The Harvard Law School’s Berkman Center for Internet and Society is about to celebrate its 10th anniversary. What, you don’t know about the Berkman Center?
Well, if you don’t know about the Berkman Center itself, you almost certainly know about some of the major technology initiatives that have sprung from the center, such as Creative Commons and Chilling Effects. And there’s also a good chance that you know of some of their noted alumni and current staff, including Lawrence Lessig and Jonathan Zittrain.
I recently had a chance to speak with John Palfrey, executive director of the Berkman Center, a law professor at the Harvard Law School and himself a noted cyber-law expert (Palfrey is currently finishing up a book on digital natives or what is also called the millennial generation).
We had a chance to speak about some of the past accomplishments of the center and also look forward to what they think the key issues of the Internet will be in the next 10 years.
Creative Commons has changed the way many people look at intellectual property, making it possible for content creators to protect their work while also making it very open to the community at large. Chilling Effects has helped to expose the aggressive use of cease-and-desist orders to try to bully Web sites and others into compliance by both showing and archiving these orders and providing information on good legal recourse for those facing these orders. And stopbadware.org has provided a valuable and balanced resource for those looking to stop the spread of adware and malicious spyware.

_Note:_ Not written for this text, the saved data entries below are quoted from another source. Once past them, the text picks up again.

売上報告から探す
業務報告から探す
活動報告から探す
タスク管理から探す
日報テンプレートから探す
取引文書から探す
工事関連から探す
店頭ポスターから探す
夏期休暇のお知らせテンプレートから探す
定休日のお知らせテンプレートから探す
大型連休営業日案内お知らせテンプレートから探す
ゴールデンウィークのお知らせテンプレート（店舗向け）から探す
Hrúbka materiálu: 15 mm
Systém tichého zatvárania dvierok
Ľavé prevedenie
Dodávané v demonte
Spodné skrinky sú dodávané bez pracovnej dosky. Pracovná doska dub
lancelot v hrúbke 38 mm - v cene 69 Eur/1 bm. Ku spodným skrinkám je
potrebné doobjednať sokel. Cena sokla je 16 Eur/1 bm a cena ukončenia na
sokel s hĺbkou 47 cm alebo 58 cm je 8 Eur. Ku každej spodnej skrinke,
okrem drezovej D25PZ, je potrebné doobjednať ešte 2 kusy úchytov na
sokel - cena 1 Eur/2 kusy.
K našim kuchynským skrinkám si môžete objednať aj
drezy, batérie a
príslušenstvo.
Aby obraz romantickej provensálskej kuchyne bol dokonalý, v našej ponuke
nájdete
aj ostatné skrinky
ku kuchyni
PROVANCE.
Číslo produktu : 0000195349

Palfrey said that though the Berkman Center is often philosophically aligned with groups such as the Electronic Frontier Foundation and Public Knowledge, they themselves are not an advocacy group. He said the center is mainly focused on openness, law and the Internet and finding the truth in the major issues facing the Internet today. Of course, when a group is focused on openness and the truth, it makes sense that they won’t be seen as on the same side as those looking to control the Internet and hide the truth of their activities.

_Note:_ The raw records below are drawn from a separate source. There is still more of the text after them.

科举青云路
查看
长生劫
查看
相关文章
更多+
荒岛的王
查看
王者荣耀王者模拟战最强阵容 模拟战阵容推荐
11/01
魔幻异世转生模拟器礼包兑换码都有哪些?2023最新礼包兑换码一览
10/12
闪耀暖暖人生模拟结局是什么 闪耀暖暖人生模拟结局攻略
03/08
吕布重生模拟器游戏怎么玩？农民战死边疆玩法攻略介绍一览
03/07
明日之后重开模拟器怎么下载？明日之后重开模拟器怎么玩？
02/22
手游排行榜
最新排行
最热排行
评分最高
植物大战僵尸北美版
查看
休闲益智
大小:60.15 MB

When I asked Palfrey about some of the challenges in coming years, he mentioned a few key areas (all of which are the subject of books by Berkman Center members). One area is the fear that as the need to secure and protect the Internet and Internet-connected devices increases, we will eventually end up with a closed and tightly regulated Internet that bears little resemblance to the vibrant and open one we have today. Another area to watch is the effect that those born after 1980, i.e. digital natives, will have on technology and the Internet.